Гаспар почти вышел из воды, когда более сильная волна нахлынула на песок, достав до его рубашки, и откатила обратно, унося за собой светлую ткань. Она проскользнула мимо меня, и я дернулась вперед, пытаясь поймать ее раньше, чем рубашка отправится в свое кругосветное путешествие. Море явно не собиралось возвращать свою добычу, и новый сильный порыв вместе с резким движением заставил меня потерять равновесие и очутиться в воде. Теплой, приятной воде, которая так и манила остаться в своих объятиях. Жаль только вот, что сама я плавать не умела.
Вот почему я всегда стояла себе у самого бережка и завистливо поглядывала на купающихся.

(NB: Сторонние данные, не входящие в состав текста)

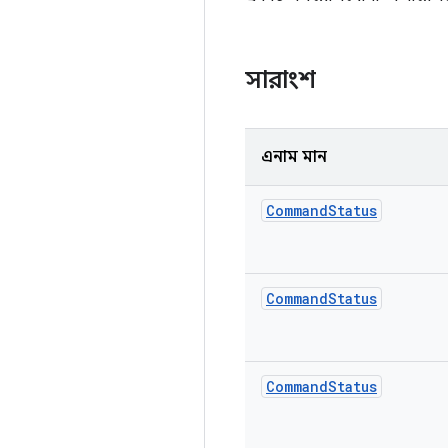
সারাংশ
এনাম মান
Command
Status
Command
Status
Command
Status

Когда я подняла голову, фыркая и отплевываясь похлеще собаки, Гаспар стоял рядом и смеялся. Опираясь на его протянутую мне руку, я кое– как приняла вертикальное положение. Похоже, что мой рот был забит песком, который хрустел на зубах, стоило мне попытаться что– то сказать. Гаспар смеялся так заразительно, что я оценила юмор всей ситуации и тоже начала смеяться. Одна простая рубашка уделала меня, уронив в воду и выиграв сражение.

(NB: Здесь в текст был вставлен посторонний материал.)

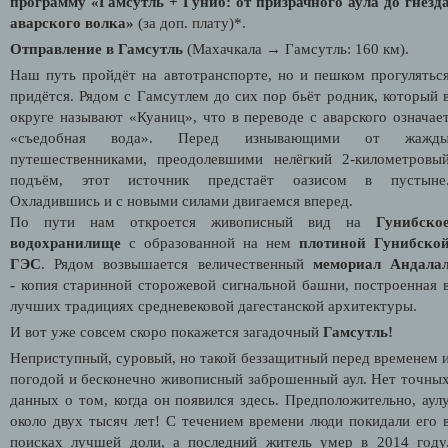
программу «Гамсутль + Гуниб: от призрачного аула до гнезд
аварского волка»
(за доп. плату)*.
Отправление в Гамсутль
(Махачкала → Гамсутль: 160 км).
Наш путь пройдёт на автотранспорте, но и пешком прогулятьс
придётся. Рядом с Гамсутлем до сих пор бьёт родник, который 
округе называют «Куаниц», что в переводе с аварского означае
«съедобная вода». Перед изнывающими от жажд
путешественниками, преодолевшими нелёгкий 2-километровы
подъём, этот источник предстаёт оазисом в пустыне
Охладившись и с новыми силами двигаемся вперед.
По пути нам откроется живописный вид на
Гунибско
водохранилище
с образованной на нем
плотиной Гунибско
ГЭС
. Рядом возвышается величественный
мемориал Андала
-
копия старинной сторожевой сигнальной башни, построенная 
лучших традициях средневековой дагестанской архитектуры.
И вот уже совсем скоро покажется загадочный
Гамсутль!
Неприступный, суровый, но такой беззащитный перед временем 
погодой и бесконечно живописный заброшенный аул. Нет точны
данных о том, когда он появился здесь. Предположительно, аул
около двух тысяч лет! С течением времени люди покидали его 
поисках лучшей доли, а последний житель умер в 2014 году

Отдышавшись и успокоившись, мы побрели к машине. Поскольку на нас не было ни единой сухой нитки, стоило немного обсохнуть, и мы устроились на выступе плиты, камень которой был почти горячим по сравнению с мокрой и остывающей кожей.
– Ты замерзнешь, – заметила я, оглядывая Гаспара, чью одежду теперь составляли лишь спортивная майка и брюки. Он повел плечами.

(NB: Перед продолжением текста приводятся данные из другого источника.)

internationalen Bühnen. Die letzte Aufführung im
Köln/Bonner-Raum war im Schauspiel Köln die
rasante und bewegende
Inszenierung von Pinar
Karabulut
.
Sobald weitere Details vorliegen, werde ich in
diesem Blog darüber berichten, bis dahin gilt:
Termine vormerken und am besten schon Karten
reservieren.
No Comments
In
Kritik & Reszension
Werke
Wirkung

– Не думаю, – он явно о чем– то раздумывал, затем поднялся и исчез в машине. Обратно Гаспар вернулся с довольным выражением, неся в руках что– то, подозрительно похожее на флягу. Сел на камень и протянул флягу мне, явно уступая право первого глотка. Судя по звукам, содержимого было не так много.
– Знаешь что, предлагаю сыграть в игру. Каждый рассказывает что– то, начиная с "я рад, что...", и если это действительно так, делает глоток, – я протянула ему пузатую металлическую вещицу, подозревая, что на такую провокационную идею он не согласится.
Но он только лишь улыбнулся уголками губ и открыл крышечку фляги.
– Я рад, что вода в море теплая все лето.
Было видно, что он наслаждается тем, как мучительно острое тепло алкоголя опускается по вкусовым рецепторам языка, рта и наполняет тело волнами жара.